At present practices cover a limited geographical area. This limits the number of patients. Remove this factor, make registration free of geography, then it opens up an entirely different model which can be exploited by companies like Virgin Care.

These companies can set up medical centres in major cities, wherever is most profitable. They will attract a clientele of mobile, essentially healthy professional people. They will not have to deal with these patients when they are actually sick because they will be too unwell to travel to their centres; someone else will have to visit them. The elderly, people with chronic diseases, will remain registered with local GPs.

It will be convenient for the mobile and well, and profitable for the firms. But it will not deliver primary care in any real sense, and will in essence be a virtual asset stripping.


12. How can they be so stupid? Brain damage

05/06/2012

While on holiday recently I read a book on the neuroscience of pleasure (David Linden, The Compass of Pleasure). The idea came to me that in some sense the policy to abolish practice boundaries and extend patient choice is actually ‘brain damaged’.

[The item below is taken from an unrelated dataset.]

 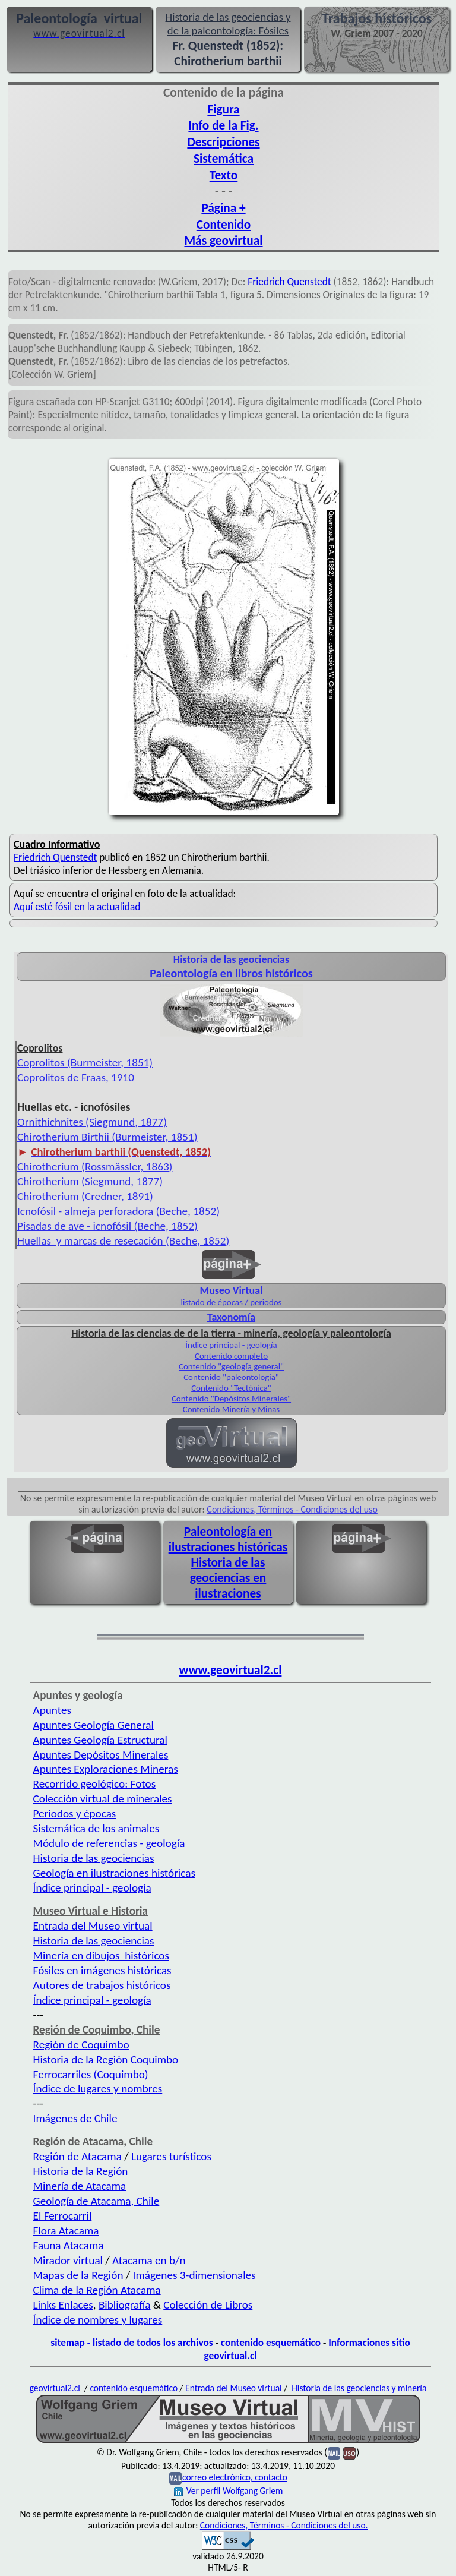 What do you see at coordinates (80, 2171) in the screenshot?
I see `Historia de la Región` at bounding box center [80, 2171].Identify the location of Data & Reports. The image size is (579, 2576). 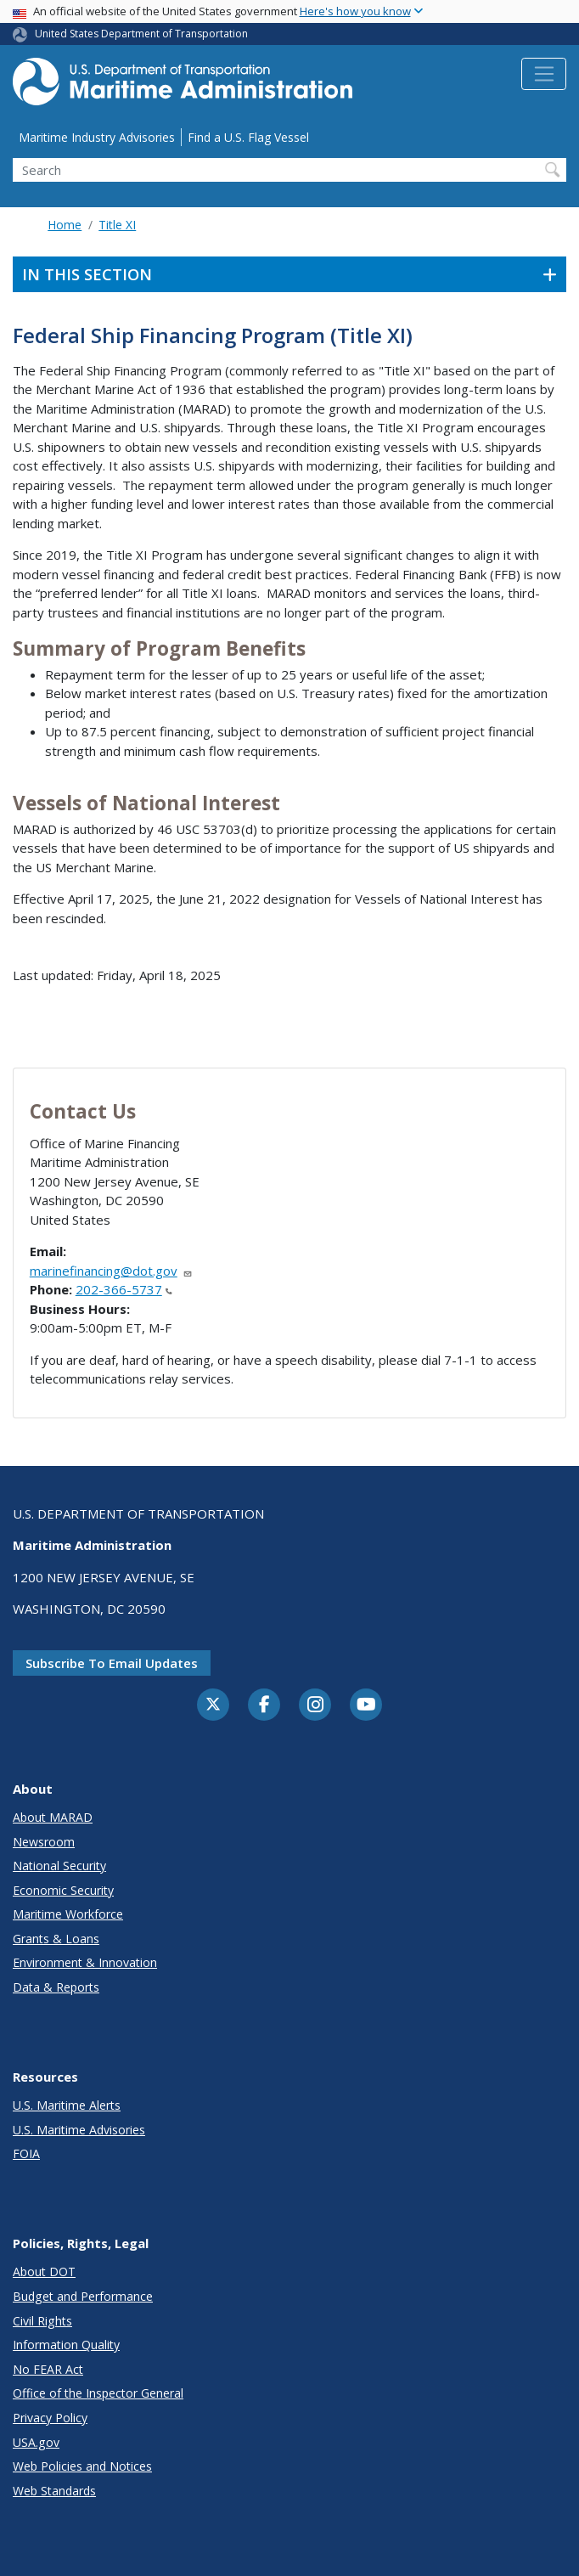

In this sense: the book discusses the way in which various pleasures (sex, certain foods, drugs, behaviours like gambling) activate discrete parts of our brains, which we then experience as pleasurable. The author highlights situations where, under the influence of certain pleasurable experiences (such as falling in love) there is a distortion of our critical faculties, a ‘deactivation of the prefontal cortex’, the judgement, planning, and evaluation centre. Money, cocaine, heroin activate these pleasure centres.

It occurred to me that possibly the thought of choice, the promise of choice, somehow activated the pleasure centres, and led to a deactivation of the prefrontal cortex, a distortion of our critical faculties.

This is perhaps just a metaphor. But it certainly seems to me that certain policies from the DOH appear to be ‘brain damaged’, that is to say that important thinking steps are simply left out.